According to the case definition, the ground truth positives in the dataset were derived from the results of inspections for lesions and M. bovis culture which has limited sensitivity. It is possible that some of the infected animals were identified as bTB-negative by the lesion inspections, which led to herds incorrectly labelled as ground truth negatives in the dataset. Due to the lack of a perfect bTB diagnostic test, these mislabelled data instances were inevitable, therefore limiting our ability to accurately and robustly validate our predictions of breakdowns. For this reason, together with the fact that the animal-level specificity of the SICCT test in GB is estimated as 99.98%, it would be more conservative to treat reactors as bTB-positive irrespectively of the model’s output when implementing the ML model in a real-world situation. However, a model’s prediction can improve the interpretation of the herd-level SICCT test when its result is negative. In this case, movement restrictions and follow-up testing should be issued if a herd is classified as a future breakdown by the model.
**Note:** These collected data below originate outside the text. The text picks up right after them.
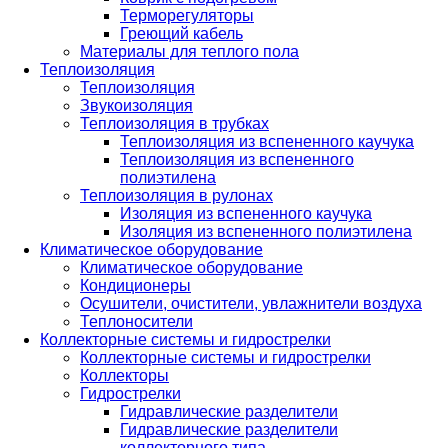
Терморегуляторы
Греющий кабель
Материалы для теплого пола
Теплоизоляция
Теплоизоляция
Звукоизоляция
Теплоизоляция в трубках
Теплоизоляция из вспененного каучука
Теплоизоляция из вспененного
полиэтилена
Теплоизоляция в рулонах
Изоляция из вспененного каучука
Изоляция из вспененного полиэтилена
Климатическое оборудование
Климатическое оборудование
Кондиционеры
Осушители, очистители, увлажнители воздуха
Теплоносители
Коллекторные системы и гидрострелки
Коллекторные системы и гидрострелки
Коллекторы
Гидрострелки
Гидравлические разделители
Гидравлические разделители
коллекторного типа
In conclusion, our ML model obtained significantly higher HSe and HSp than the herd-level SICCT test alone. This shows that ML methods can work as a framework for incorporating risk factor data from multiple sources into a predictive model to improve early bTB detection. Using routinely collected and freely available data, we are now able to provide a data-driven guidance for herd-level bTB diagnostics. This can directly improve the bTB control programme in GB by producing a list of priority high-risk farms for routine SICCT testing, helping scheduling follow-up tests and imposing animal movement restrictions. Importantly, these additional control measures can mitigate further disease spread and limit the number of secondary cases. The ML-based sophisticated interpretation of the herd-level SICCT test proposed in this study can support policy-makers and it encourages better-informed decision making.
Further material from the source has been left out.